- Opening Delimiter -
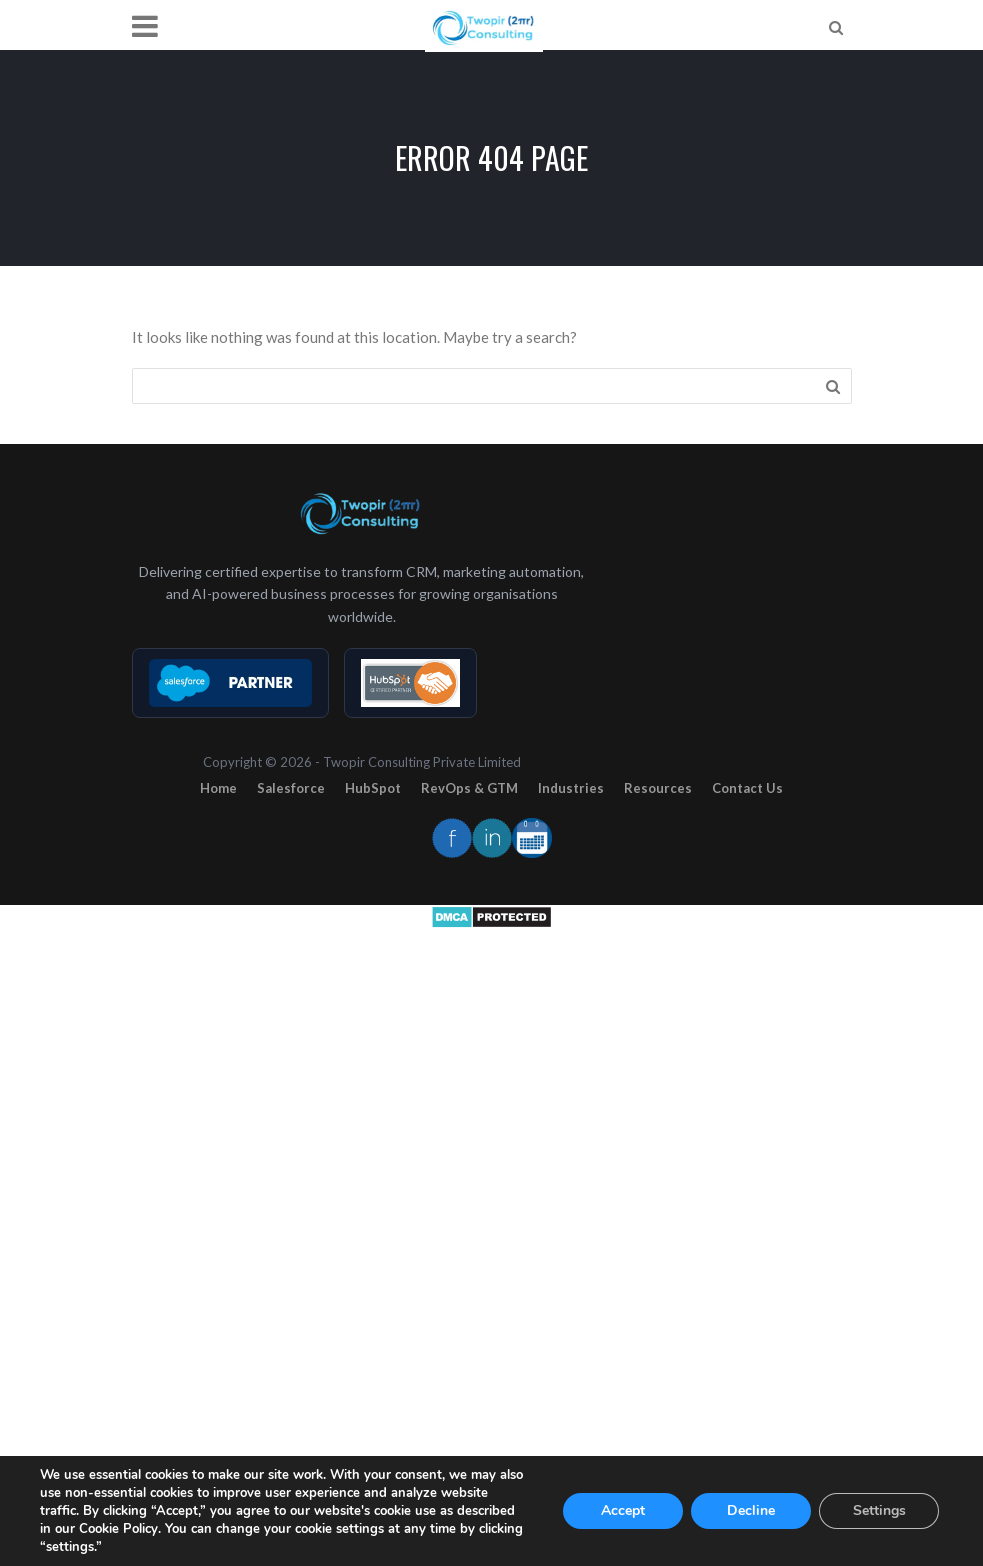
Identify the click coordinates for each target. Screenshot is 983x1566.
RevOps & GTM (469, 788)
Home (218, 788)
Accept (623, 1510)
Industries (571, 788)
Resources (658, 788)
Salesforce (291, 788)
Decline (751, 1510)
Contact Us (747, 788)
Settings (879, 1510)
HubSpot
- Closing Delimiter -
What is expected >> Could you write the entries out again exactly, without their pictures?

Solution for this problem >>
Identify the click coordinates for each target. Screenshot is 983x1566.
RevOps & GTM (469, 788)
Home (218, 788)
Accept (623, 1510)
Industries (571, 788)
Resources (658, 788)
Salesforce (291, 788)
Decline (751, 1510)
Contact Us (747, 788)
Settings (879, 1510)
HubSpot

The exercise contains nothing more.